The introduction of German philosophy proper, in its nature form, and essential being, to the few interested seriously in critical and reflective thinking upon the ultimate problems of nature and of human life, began with the founding of the Journal of Speculative Philosophy, in 1867, under the direction of William T. Harris, then Superintendent of Schools in this city.
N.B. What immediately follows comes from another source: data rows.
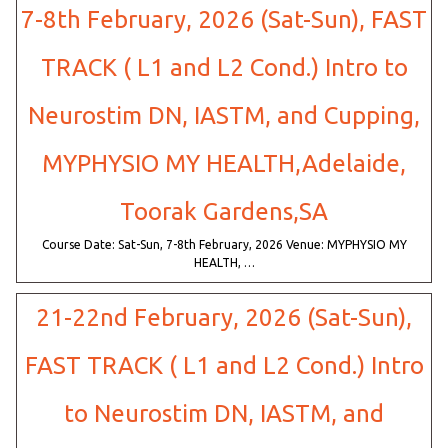
7-8th February, 2026 (Sat-Sun), FAST
TRACK ( L1 and L2 Cond.) Intro to
Neurostim DN, IASTM, and Cupping,
MYPHYSIO MY HEALTH,Adelaide,
Toorak Gardens,SA
Course Date: Sat-Sun, 7-8th February, 2026 Venue: MYPHYSIO MY
HEALTH, …
21-22nd February, 2026 (Sat-Sun),
FAST TRACK ( L1 and L2 Cond.) Intro
to Neurostim DN, IASTM, and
With the work of Darwin, and his predecessors and successors, there began a mighty movement of thought which, although it is primarily scientific and more definitely available in biological science, has already exercised, and is doubtless destined to exercise in the future, an enormous influence upon philosophy. Indeed, we are already in the midst of the preliminary confusions and contentions, but most fruitful considerations and discoveries belonging to a so-called philosophy of evolution.